7. Eval / measurement specifics

  • Hack rate: % rollouts that successfully overwrite tests (Nanda's metric, from their codebase). Use Nanda's exact definition: model's code only passes its own run_tests and not the ground truth set.
  • Pass rate: % rollouts that pass tests legitimately on held-out problems without write access to evaluator. Held-out set = Nanda's eval set (113 problems per LW appendix; 10 samples each).
  • Eval uses randomly sampled function names (not run_tests) to avoid memorization, per Nanda's eval setup.
  • cos_align(g, v_hack) per step: diagnostic for whether projection is biting.
  • KL drift from base per step: diagnostic for catastrophic policy change.
  • Headline plot: (hack rate, pass rate) scatter, one point per (arm × seed). Pareto frontier. Method should sit below-and-to-the-right of vanilla. Annotate Rebound's position.
  • Statistical test: paired t-test of avg hack rate / accuracy across 3 seeds × 10 samples = 30 scores (matching Nanda's protocol).
  • Falsification check: pre-registered analysis on H1-H4 before publishing. Report all hypotheses including falsified.
  • Headline claim format: "at matched pass rate ±5pp on held-out problems without write access, our method reduces hack rate from X% to Y%."
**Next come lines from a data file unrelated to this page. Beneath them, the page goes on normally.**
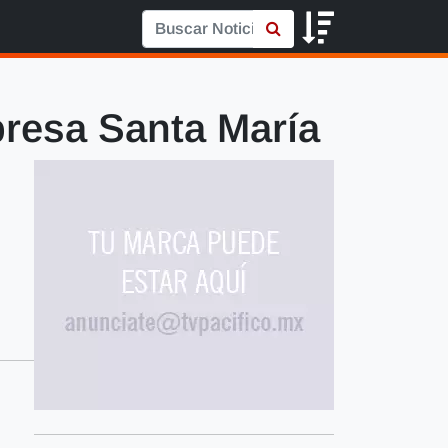
 presa Santa María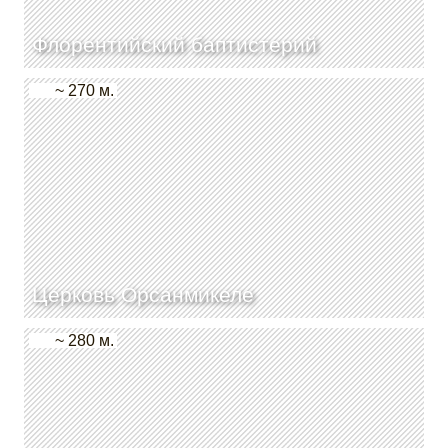
Флорентийский баптистерий
~ 270 м.
Церковь Орсанмикеле
~ 280 м.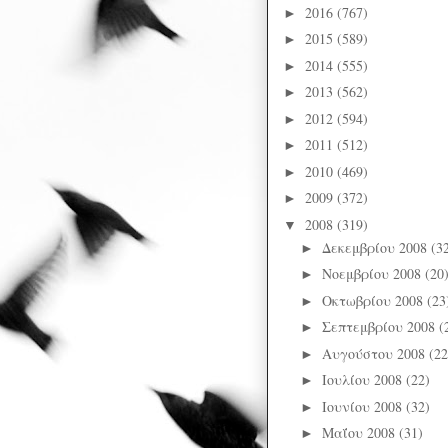
2016
(767)
►
2015
(589)
►
2014
(555)
►
2013
(562)
►
2012
(594)
►
2011
(512)
►
2010
(469)
►
2009
(372)
►
2008
(319)
▼
Δεκεμβρίου 2008
(3
►
Νοεμβρίου 2008
(20
►
Οκτωβρίου 2008
(23
►
Σεπτεμβρίου 2008
(
►
Αυγούστου 2008
(22
►
Ιουλίου 2008
(22)
►
Ιουνίου 2008
(32)
►
Μαΐου 2008
(31)
►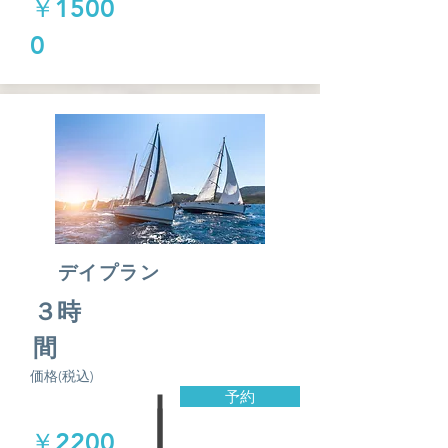
￥1500
0
デイプラン
​３時
間
価格(税込)
予約
￥2200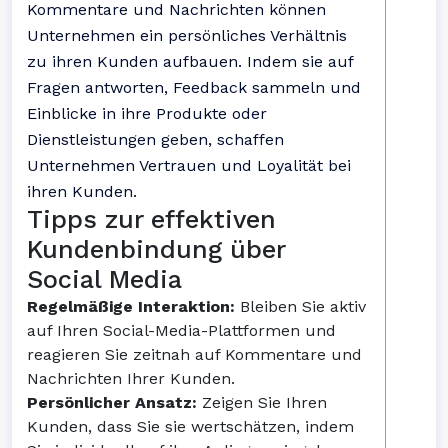
Kommentare und Nachrichten können
Unternehmen ein persönliches Verhältnis
zu ihren Kunden aufbauen. Indem sie auf
Fragen antworten, Feedback sammeln und
Einblicke in ihre Produkte oder
Dienstleistungen geben, schaffen
Unternehmen Vertrauen und Loyalität bei
ihren Kunden.
Tipps zur effektiven
Kundenbindung über
Social Media
Regelmäßige Interaktion:
Bleiben Sie aktiv
auf Ihren Social-Media-Plattformen und
reagieren Sie zeitnah auf Kommentare und
Nachrichten Ihrer Kunden.
Persönlicher Ansatz:
Zeigen Sie Ihren
Kunden, dass Sie sie wertschätzen, indem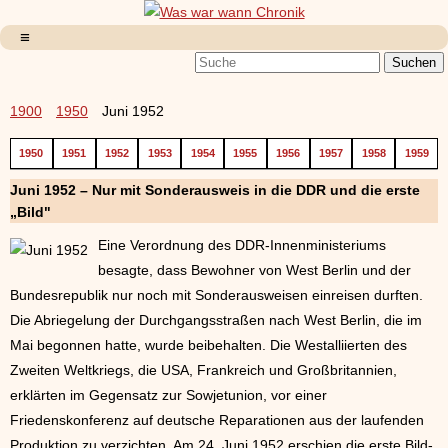
1900
1950
Juni 1952
1950
1951
1952
1953
1954
1955
1956
1957
1958
1959
Juni 1952 – Nur mit Sonderausweis in die DDR und die erste
„Bild"
Eine Verordnung des DDR-Innenministeriums
besagte, dass Bewohner von West Berlin und der
Bundesrepublik nur noch mit Sonderausweisen einreisen durften.
Die Abriegelung der Durchgangsstraßen nach West Berlin, die im
Mai begonnen hatte, wurde beibehalten. Die Westalliierten des
Zweiten Weltkriegs, die USA, Frankreich und Großbritannien,
erklärten im Gegensatz zur Sowjetunion, vor einer
Friedenskonferenz auf deutsche Reparationen aus der laufenden
Produktion zu verzichten. Am 24. Juni 1952 erschien die erste Bild-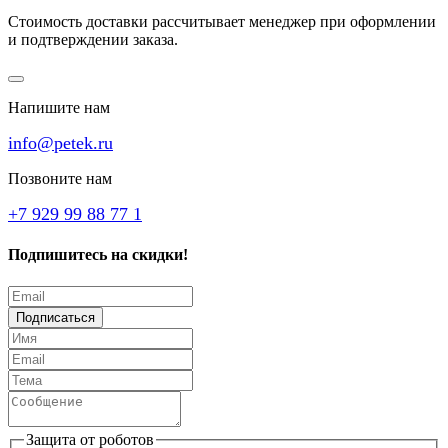
Стоимость доставки рассчитывает менеджер при оформлении
и подтверждении заказа.
Напишите нам
info@petek.ru
Позвоните нам
+7 929 99 88 77 1
Подпишитесь на скидки!
Подписаться
Защита от роботов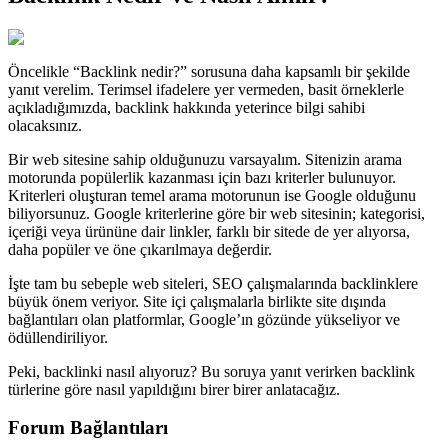
Öncelikle “Backlink nedir?” sorusuna daha kapsamlı bir şekilde
yanıt verelim. Terimsel ifadelere yer vermeden, basit örneklerle
açıkladığımızda, backlink hakkında yeterince bilgi sahibi
olacaksınız.
Bir web sitesine sahip olduğunuzu varsayalım. Sitenizin arama
motorunda popülerlik kazanması için bazı kriterler bulunuyor.
Kriterleri oluşturan temel arama motorunun ise Google olduğunu
biliyorsunuz. Google kriterlerine göre bir web sitesinin; kategorisi,
içeriği veya ürününe dair linkler, farklı bir sitede de yer alıyorsa,
daha popüler ve öne çıkarılmaya değerdir.
İşte tam bu sebeple web siteleri, SEO çalışmalarında backlinklere
büyük önem veriyor. Site içi çalışmalarla birlikte site dışında
bağlantıları olan platformlar, Google’ın gözünde yükseliyor ve
ödüllendiriliyor.
Peki, backlinki nasıl alıyoruz? Bu soruya yanıt verirken backlink
türlerine göre nasıl yapıldığını birer birer anlatacağız.
Forum Bağlantıları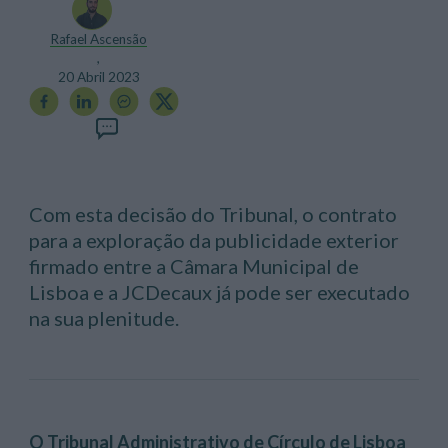
Rafael Ascensão
,
20 Abril 2023
Com esta decisão do Tribunal, o contrato
para a exploração da publicidade exterior
firmado entre a Câmara Municipal de
Lisboa e a JCDecaux já pode ser executado
na sua plenitude.
O Tribunal Administrativo de Círculo de Lisboa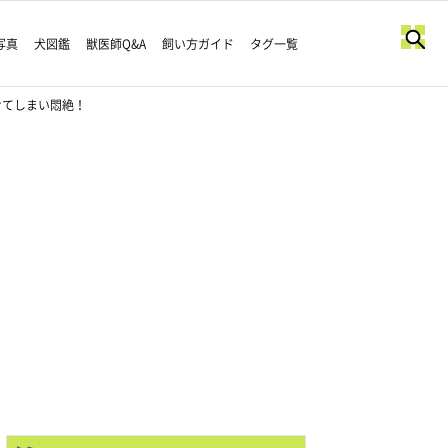
写真
犬図鑑
獣医師Q&A
飼い方ガイド
タグ一覧
せてしまい悶絶！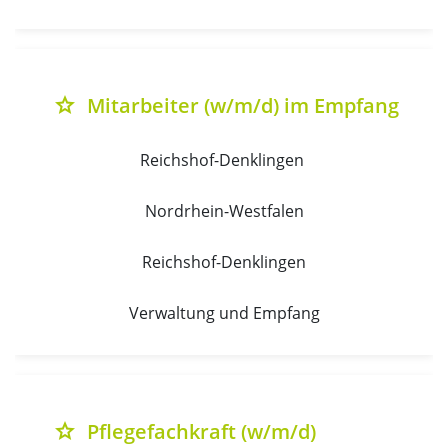
Mitarbeiter (w/m/d) im Empfang
grade
Reichshof-Denklingen 
Nordrhein-Westfalen
Reichshof-Denklingen
Verwaltung und Empfang
Pflegefachkraft (w/m/d)
grade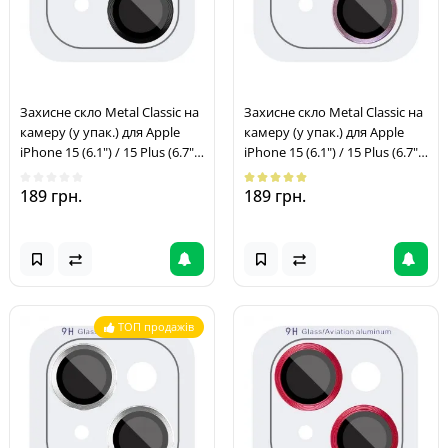
Захисне скло Metal Classic на
Захисне скло Metal Classic на
камеру (у упак.) для Apple
камеру (у упак.) для Apple
iPhone 15 (6.1") / 15 Plus (6.7")
iPhone 15 (6.1") / 15 Plus (6.7")
Чорний / Midnight
Рожевий / Pink
189 грн.
189 грн.
ТОП продажів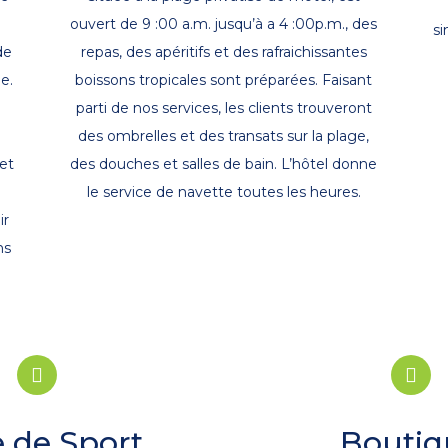
ouvert de 9 :00 a.m. jusqu’à a 4 :00p.m., des
si
de
repas, des apéritifs et des rafraichissantes
e.
boissons tropicales sont préparées. Faisant
parti de nos services, les clients trouveront
des ombrelles et des transats sur la plage,
et
des douches et salles de bain. L’hôtel donne
le service de navette toutes les heures.
ir
ns
e de Sport
Boutiq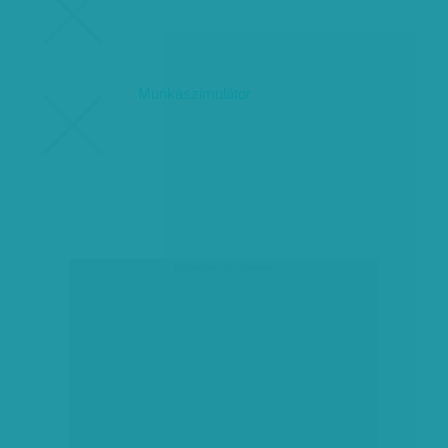
Munkaszimulátor
társadalmi célú hirdetés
8. Compute budget specifics

  • 96GB RTX 6000 Ada (rented). Single GPU. [ambiguous: vast.ai vs runpod, transcript mentions both].
  • Per-run: ~2-3 hours. Per Nanda: 4xH200 = 3 hours; user's 1x96GB ≈ Nanda's wall-clock for the reduced batch.
  • 13-15 runs × ~3h = 40-50 hours compute.
  • Cost: ~$3 AUD/hr → ~$120-150 AUD compute; budget ~$200-250 with iteration buffer.
  • Calendar: ~1 week back-to-back, 2-3 weeks with iteration.
  • [ambiguous] No explicit decision on shared GPU queueing; pueue setup recommended.